In the second year, researchers surveyed teens’ empathy, based on statements like “The problems of others worry me.” To find out how teens would reason about helping others, they had teens read short stories about characters who find themselves in situations where they have the opportunity to help, even though doing so would go against their own goals or needs.

For example, one story was about someone heading to a friend’s party who finds a girl injured from a fall along the way. The girl asks the main character to go to her house and get her parents so they can take her to the doctor. If the main character did help the girl, she would be late for the party and miss having fun with her friends.

After each story, the researchers asked teens what the main character should do: help or not help (or if they were unsure). Teens also rated how much various possible reasons factored into their choice, such as:

  • It depends how much fun she expects the party to be, and what sorts of things are happening at the party.
  • It depends whether the girl really needs help or not.
  • It depends whether her parents and friends will think she did the right or the wrong thing.
  • It depends if she thinks it’s the decent thing to do or not.
  • It depends how she would feel about herself if she helped or not.

In the third year, researchers surveyed teens’ tendency to be helpful in different circumstances.

The results? Teens whose parents used more social ways to encourage kindness early on tended to have more empathy. In turn, they were also more inclined to help in a variety of situations—including when someone was very upset, when someone asked for help, and (driven by their own moral convictions about caring for others) when the teen didn’t expect a reward in return. On the other hand, they were less inclined to help in public situations when they might be selfishly motivated to look good in front of others.

But teens whose parents encouraged kindness in more material ways early on tended to use less moral reasoning based on caring for others—and, in turn, were less likely to help when they didn’t expect a reward.

So what can parents do to raise caring kids? This study can’t definitively answer that question, but the findings suggest that what parents do to nurture kids’ compassion early on in life may matter years down the road. In particular, you might want to reconsider using material encouragement to foster your teens’ kindness, because it does not seem to help teens deeply understand the value of selfless concern for others.

Material rewards like points systems and allowances for doing chores, doling out extra privileges (like more screen time) for helping others, or giving gifts for being kind can backfire because they might foster materialistic values in teens. “Perhaps such practices encourage youth to consider selfish or external reasons when faced with opportunities to help others, which is characteristic of lower levels of prosocial moral reasoning,” write Carlo and his colleagues.

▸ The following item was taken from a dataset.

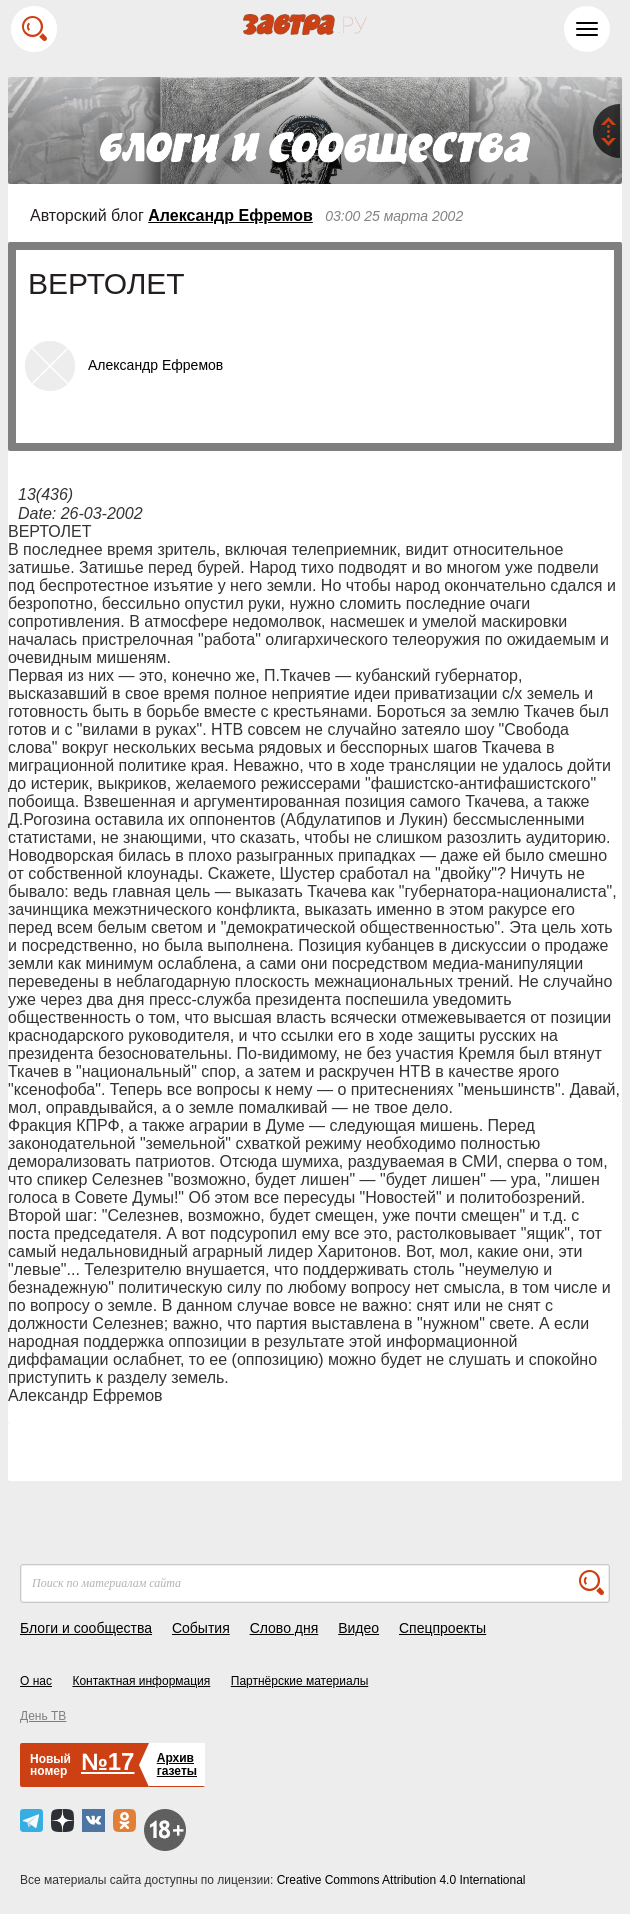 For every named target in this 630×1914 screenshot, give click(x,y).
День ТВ (43, 1716)
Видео (358, 1628)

To nurture your teen’s capacity to care for others, you can show them gratitude or simply acknowledge and support them when they do things like be generous toward their siblings, rally friends to welcome a new kid at school, help with washing the dishes, or volunteer to clean up the neighborhood park. Social encouragement seems to lead to kindness because it can grow your teen’s empathy and help them to internalize moral principles based on compassion. It’s that deep understanding that comes from within that may matter most for raising a caring kid.